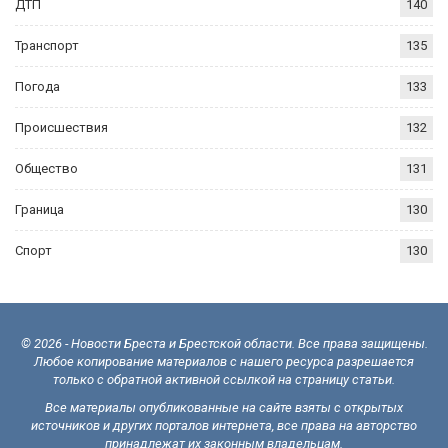
ДТП
140
Транспорт
135
Погода
133
Происшествия
132
Общество
131
Граница
130
Спорт
130
© 2026 - Новости Бреста и Брестской области. Все права защищены.
Любое копирование материалов с нашего ресурса разрешается
только с обратной активной ссылкой на страницу статьи.
Все материалы опубликованные на сайте взяты с открытых
источников и других порталов интернета, все права на авторство
принадлежат их законным владельцам.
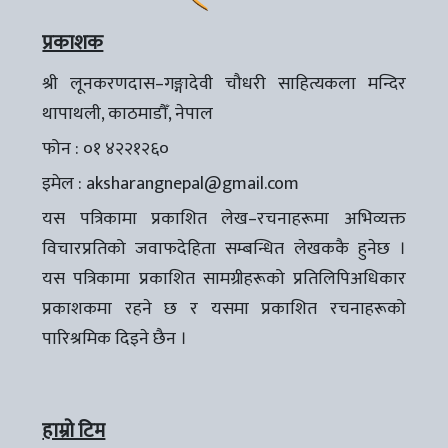
प्रकाशक
श्री लूनकरणदास–गङ्गादेवी चौधरी साहित्यकला मन्दिर
थापाथली, काठमाडौँ, नेपाल
फोन : ०१ ४२२१२६०
इमेल :
aksharangnepal@gmail.com
यस पत्रिकामा प्रकाशित लेख–रचनाहरूमा अभिव्यक्त
विचारप्रतिको जवाफदेहिता सम्बन्धित लेखककै हुनेछ ।
यस पत्रिकामा प्रकाशित सामग्रीहरूको प्रतिलिपिअधिकार
प्रकाशकमा रहने छ र यसमा प्रकाशित रचनाहरूको
पारिश्रमिक दिइने छैन ।
हाम्रो टिम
*****
**Aim of the exercise**
Only exact lines belong in the answer: those from the beginning of the entries above through the line holding "источников и других", with no pictures.

**Task solution**
ДТП
140
Транспорт
135
Погода
133
Происшествия
132
Общество
131
Граница
130
Спорт
130
© 2026 - Новости Бреста и Брестской области. Все права защищены.
Любое копирование материалов с нашего ресурса разрешается
только с обратной активной ссылкой на страницу статьи.
Все материалы опубликованные на сайте взяты с открытых
источников и других порталов интернета, все права на авторство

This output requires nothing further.